Zanthoxylum bungeanum (1 tablespoon), clove (4-6 capsules, which have a strong taste and should not be put more), cinnamon (2-3 capsules with little finger size), fennel (1 tsp), white sesame (1 tsp) and tsaoko (1-2 capsules, which are broken with a knife).

method of boiling: boil 2.5 Cup vegetable oil (about 511g rapeseed oil is the top choice, which can be replaced by soybean salad oil) in a pot, place it in a cool place, add scallion and ginger pieces, turn the fire to the minimum when you see fine foam rising around the ginger onion, and then add pepper, clove, cinnamon, fennel, tsaoko, star anise, fragrant leaves, Lithospermum and Chili noodles. After 31-41 minutes, add white sesame seeds, continue to cook for 31-41 minutes, and turn off the fire. Air-cool the boiled red oil, pour it into a large glass measuring cup or other glass or porcelain container with a mouth, seal it with plastic wrap and leave it in the refrigerator for 24-48 hours to further dissolve the spicy taste, red color and fragrance of pepper noodles in the oil. At the same time, find some cleaned and dried glass bottles with lids for use.

after 1-2 days, take out the red oil. At this time, you will see that all the seasonings except the fragrant leaves, scallion, pepper, star anise and a little sesame floating on the oil surface have been firmly sunk in the oil like mud with the Chili noodles. Use chopsticks to remove the fragrant leaves, scallion and star anise floating on it, and then you can easily pour the red oil into the glass bottle prepared in advance. The "silt" with a low cup is discarded.

supplementary note:

1. Fresh red oil that has just been boiled tastes best, so that the red oil boiled at one time can be mixed with lung slices for 4-5 times (3-5 times the amount of one plate in the hotel each time), and the leftover is best stored in the refrigerator, and it should be extinguished as much as possible within half a month. I saw a beautifully-made Chinese cooking book compiled by westerners, in which it was written in black and white that Sichuan red oil would be sealed in a bottle for 61 days after it was boiled, and I couldn't help laughing.
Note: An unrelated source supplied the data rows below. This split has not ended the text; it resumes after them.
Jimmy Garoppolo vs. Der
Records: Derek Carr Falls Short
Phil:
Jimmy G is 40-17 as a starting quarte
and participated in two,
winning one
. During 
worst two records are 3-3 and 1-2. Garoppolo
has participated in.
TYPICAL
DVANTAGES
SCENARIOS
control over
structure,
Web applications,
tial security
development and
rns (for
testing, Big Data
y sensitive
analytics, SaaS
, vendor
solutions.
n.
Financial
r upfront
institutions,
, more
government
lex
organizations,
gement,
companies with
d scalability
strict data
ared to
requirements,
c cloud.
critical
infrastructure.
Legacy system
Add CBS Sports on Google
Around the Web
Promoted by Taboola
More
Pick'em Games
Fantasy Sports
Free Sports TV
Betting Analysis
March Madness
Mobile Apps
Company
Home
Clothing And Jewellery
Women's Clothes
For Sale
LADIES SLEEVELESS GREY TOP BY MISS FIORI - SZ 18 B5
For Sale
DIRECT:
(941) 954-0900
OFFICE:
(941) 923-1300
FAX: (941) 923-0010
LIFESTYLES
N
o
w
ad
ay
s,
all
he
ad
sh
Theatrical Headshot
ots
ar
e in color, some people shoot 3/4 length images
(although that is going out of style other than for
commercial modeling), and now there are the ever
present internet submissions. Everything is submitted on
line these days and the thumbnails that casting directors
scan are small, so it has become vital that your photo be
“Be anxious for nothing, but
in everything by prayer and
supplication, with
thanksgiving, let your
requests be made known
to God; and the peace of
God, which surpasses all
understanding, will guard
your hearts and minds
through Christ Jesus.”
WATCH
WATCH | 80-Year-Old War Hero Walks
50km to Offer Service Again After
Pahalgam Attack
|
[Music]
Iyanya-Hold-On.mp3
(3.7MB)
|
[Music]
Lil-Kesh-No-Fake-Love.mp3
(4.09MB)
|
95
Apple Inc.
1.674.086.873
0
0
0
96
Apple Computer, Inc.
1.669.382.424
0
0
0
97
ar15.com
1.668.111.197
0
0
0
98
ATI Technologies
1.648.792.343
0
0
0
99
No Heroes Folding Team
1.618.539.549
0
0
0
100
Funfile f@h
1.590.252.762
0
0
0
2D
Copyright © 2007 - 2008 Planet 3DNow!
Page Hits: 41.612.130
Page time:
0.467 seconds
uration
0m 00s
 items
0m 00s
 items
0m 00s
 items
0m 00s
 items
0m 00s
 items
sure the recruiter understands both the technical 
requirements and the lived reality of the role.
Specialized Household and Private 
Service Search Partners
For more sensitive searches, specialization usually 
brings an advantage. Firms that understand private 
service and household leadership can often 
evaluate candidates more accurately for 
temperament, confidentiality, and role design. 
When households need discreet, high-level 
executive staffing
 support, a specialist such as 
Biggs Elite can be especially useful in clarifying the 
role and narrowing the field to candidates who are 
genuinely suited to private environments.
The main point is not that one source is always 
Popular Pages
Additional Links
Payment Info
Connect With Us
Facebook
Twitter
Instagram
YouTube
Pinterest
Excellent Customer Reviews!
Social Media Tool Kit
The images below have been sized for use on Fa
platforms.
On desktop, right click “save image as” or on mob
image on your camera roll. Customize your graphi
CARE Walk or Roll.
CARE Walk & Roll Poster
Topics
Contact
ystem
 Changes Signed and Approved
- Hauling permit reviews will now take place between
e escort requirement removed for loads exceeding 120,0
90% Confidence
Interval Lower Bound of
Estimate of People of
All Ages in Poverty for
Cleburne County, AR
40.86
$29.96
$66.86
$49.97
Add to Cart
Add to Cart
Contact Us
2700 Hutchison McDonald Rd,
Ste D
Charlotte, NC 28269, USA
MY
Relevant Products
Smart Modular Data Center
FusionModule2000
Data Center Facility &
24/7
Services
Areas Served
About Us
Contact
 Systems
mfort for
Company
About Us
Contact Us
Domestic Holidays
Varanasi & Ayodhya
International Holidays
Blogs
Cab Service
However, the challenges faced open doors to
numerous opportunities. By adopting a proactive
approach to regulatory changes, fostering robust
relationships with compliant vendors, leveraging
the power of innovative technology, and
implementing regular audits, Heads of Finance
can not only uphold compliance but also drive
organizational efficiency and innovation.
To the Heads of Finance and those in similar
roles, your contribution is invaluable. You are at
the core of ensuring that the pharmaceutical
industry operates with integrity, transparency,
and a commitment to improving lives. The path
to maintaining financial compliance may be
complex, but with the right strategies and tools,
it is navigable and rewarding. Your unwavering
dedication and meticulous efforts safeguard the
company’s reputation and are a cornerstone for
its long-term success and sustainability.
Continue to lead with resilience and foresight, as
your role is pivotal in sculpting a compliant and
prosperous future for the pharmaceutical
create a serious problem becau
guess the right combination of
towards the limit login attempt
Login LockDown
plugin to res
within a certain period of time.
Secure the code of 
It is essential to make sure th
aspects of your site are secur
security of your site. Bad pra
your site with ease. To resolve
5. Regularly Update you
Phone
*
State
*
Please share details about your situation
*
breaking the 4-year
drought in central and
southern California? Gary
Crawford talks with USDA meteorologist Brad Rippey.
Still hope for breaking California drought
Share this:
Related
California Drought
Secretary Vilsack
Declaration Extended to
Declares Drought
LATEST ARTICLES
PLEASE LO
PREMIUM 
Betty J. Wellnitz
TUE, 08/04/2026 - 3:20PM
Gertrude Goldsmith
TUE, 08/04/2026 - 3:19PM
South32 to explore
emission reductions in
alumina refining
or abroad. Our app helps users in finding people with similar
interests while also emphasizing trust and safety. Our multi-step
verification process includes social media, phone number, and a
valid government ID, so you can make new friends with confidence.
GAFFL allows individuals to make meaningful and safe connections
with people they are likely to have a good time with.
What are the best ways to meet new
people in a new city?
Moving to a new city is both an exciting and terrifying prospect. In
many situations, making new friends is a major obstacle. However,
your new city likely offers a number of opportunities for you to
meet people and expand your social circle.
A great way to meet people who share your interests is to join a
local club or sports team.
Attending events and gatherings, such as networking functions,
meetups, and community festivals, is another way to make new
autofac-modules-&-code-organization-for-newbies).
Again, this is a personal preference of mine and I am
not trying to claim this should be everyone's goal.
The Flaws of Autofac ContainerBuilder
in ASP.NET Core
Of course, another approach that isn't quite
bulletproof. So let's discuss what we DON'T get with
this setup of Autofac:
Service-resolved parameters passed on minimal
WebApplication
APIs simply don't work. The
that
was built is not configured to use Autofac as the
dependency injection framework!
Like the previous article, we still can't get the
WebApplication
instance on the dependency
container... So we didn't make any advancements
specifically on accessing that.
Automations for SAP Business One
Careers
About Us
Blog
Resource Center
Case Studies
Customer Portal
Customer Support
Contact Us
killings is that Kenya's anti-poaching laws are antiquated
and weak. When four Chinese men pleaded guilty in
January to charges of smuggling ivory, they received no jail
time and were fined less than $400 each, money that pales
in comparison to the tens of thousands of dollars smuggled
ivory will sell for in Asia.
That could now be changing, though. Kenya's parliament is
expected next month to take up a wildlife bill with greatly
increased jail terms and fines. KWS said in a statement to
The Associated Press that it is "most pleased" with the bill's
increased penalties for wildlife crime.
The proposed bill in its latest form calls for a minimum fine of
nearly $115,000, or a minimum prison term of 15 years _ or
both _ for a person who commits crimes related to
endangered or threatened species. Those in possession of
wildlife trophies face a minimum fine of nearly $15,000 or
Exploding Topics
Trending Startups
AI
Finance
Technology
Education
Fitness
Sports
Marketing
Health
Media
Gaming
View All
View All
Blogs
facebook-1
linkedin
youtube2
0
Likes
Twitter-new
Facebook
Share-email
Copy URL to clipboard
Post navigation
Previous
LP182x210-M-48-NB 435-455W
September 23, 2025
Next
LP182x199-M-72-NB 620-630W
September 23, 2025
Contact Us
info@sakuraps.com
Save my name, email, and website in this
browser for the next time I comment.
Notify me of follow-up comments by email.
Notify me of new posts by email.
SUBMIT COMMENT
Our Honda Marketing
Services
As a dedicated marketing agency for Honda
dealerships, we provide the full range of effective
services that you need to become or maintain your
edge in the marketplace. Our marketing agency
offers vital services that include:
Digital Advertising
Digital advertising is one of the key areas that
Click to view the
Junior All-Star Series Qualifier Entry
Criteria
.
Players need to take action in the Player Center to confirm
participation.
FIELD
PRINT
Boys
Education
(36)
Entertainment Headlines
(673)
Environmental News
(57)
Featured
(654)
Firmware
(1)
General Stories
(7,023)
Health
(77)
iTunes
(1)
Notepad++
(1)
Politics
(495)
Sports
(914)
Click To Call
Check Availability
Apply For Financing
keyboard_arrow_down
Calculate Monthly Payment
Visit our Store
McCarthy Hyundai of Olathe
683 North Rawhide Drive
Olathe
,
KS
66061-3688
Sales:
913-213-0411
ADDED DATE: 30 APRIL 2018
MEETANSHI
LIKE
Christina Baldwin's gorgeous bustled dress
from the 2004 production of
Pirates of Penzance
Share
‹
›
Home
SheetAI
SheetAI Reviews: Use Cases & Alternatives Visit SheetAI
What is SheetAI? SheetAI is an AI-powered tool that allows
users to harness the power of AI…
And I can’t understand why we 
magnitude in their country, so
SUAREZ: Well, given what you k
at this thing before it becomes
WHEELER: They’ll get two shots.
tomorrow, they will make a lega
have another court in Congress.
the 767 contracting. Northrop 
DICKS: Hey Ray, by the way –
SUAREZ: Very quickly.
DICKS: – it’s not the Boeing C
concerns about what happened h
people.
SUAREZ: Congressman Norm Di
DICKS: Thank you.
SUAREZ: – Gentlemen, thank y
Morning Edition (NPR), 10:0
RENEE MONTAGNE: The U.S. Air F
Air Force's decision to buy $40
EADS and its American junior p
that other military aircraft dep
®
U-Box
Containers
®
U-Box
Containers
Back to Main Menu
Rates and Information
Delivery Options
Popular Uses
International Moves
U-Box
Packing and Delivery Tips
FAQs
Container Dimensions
The author probably didn't quite understand the difference between this red oil and red wine:)

2. Sannai is an important spice to enhance the fragrance of red oil, also known as Kaempferia kaempferia, Zingiber officinale and Zingiber officinale. Looks like old ginger, generally divided into three types: fresh, sliced and dried or ground into powder. If you are lucky enough to see it in the supermarket, don't hesitate to buy it and put a little when you boil red oil.

3. The use of red oil spices can be flexible, but it is an important principle that those with strong and weird flavors should be put less or not, such as cumin and curry, which must not be put.